The Solid Gold Cadillac

The Solid Gold Cadillac
June 5th 2021

All month long the Criterion Channel celebrates Judy Holliday’s centennial with a six-film retrospective showcasing her gift for physical comedy and the poignancy that rose beyond her piercing voice and dum-dum persona. Alongside a pair of George Cukor collaborations (The Marrying Kind, 1952, and It Should Happen to You, 1954) and what might be her best performance (Phffft!, 1954) is the big business satire The Solid Gold Cadillac (1956). As cinephiles rattle their pitchforks against Amazon’s move to absorb MGM, it’s fascinating, even if not instructive, to consider what corporate malfeasance looked like in popular entertainment more than a half-century ago.
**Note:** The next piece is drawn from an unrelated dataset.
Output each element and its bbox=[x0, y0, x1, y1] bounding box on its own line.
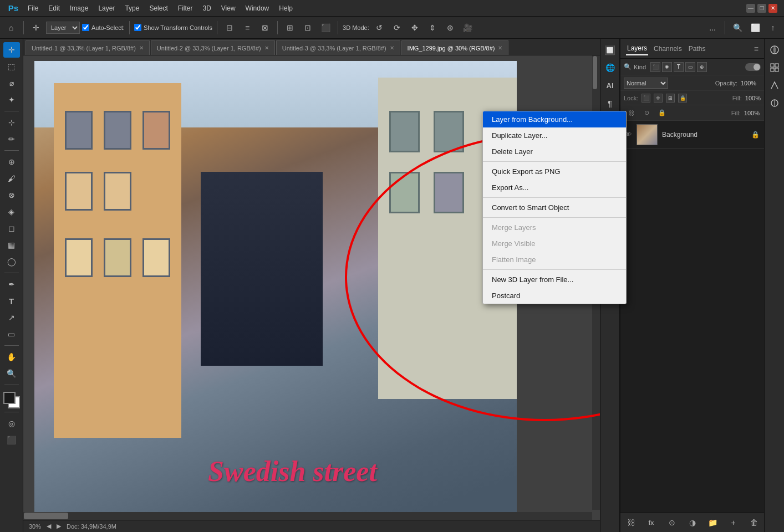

After her deceased neighbor bequeaths her his cat and ten shares of corporate behemoth International Projects, daffy actress Laura Partridge (Holliday) begins asking pesky questions at shareholder meetings. She wants to know what the chairman does for his six-figure salary and how often he does it. She proposes a committee to curb the board’s rubber stamp and advocate for the little guy, in this case minority shareholders.The old boys club, a standard-issue assortment of gray lechers worried about tee times and the price of stamps, assure the newly roused investors they are “worth every penny” of the gargantuan salaries they receive in exchange for ten hours of work per year. In a delightful montage the suits wear out their gavel bringing meetings to order in response to Partridge’s folksy meddling. As is the wont of capitalists, the board decides to neutralize her through acquisition. They hire her as head of investor relations, a make-work position intended solely to prevent her from speaking up at meetings. Soon she develops a heartfelt correspondence with thousands of modest investors, romances the recently departed company founder (Paul Douglas), and forces the oligarchs to bend the knee.

As the plot mires itself in mechanical conveniences, Holliday embodies the proverbial American everyman: a little stupid, a little earnest, a little lucky, a little clever, and ultimately capable of toppling empires. Director Richard Quine’s adaptation of George S. Kaufman and Howard Teichmann’s Broadway play offers a pie-eyed satire of American business in which democratic ideals have a fighting chance to undermine defense contractors from within. It’s a neoliberal fantasy avant la lettre, full of bad apples and good intentions. But Holliday’s unyielding charisma injects terrific potency into every scene.